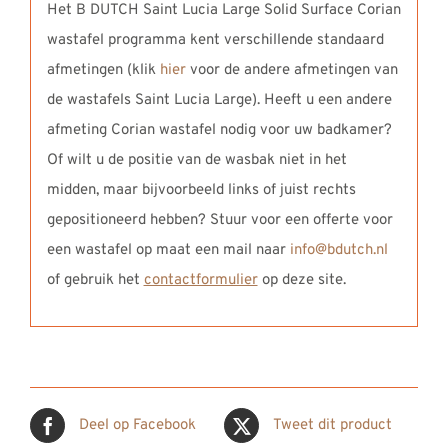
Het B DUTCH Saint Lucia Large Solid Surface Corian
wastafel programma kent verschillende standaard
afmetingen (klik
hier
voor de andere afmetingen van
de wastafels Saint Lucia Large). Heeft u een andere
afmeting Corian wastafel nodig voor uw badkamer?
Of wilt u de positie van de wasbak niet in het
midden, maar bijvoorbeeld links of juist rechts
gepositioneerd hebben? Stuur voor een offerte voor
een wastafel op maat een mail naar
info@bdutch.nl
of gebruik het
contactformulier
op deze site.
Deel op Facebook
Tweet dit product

* * *

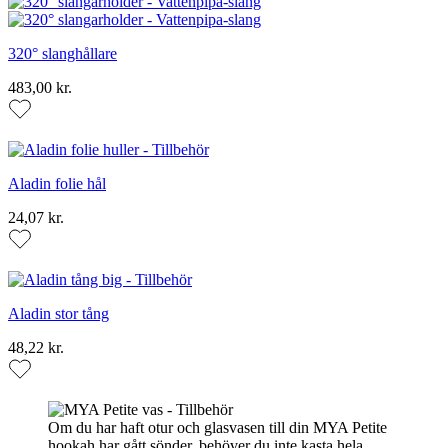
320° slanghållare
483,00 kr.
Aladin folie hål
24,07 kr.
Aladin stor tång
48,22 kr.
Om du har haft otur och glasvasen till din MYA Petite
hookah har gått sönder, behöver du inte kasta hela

### Assignment
If a line in the data above holds the word "afmetingen", count it; give only the total.

### Answer to the exercise
2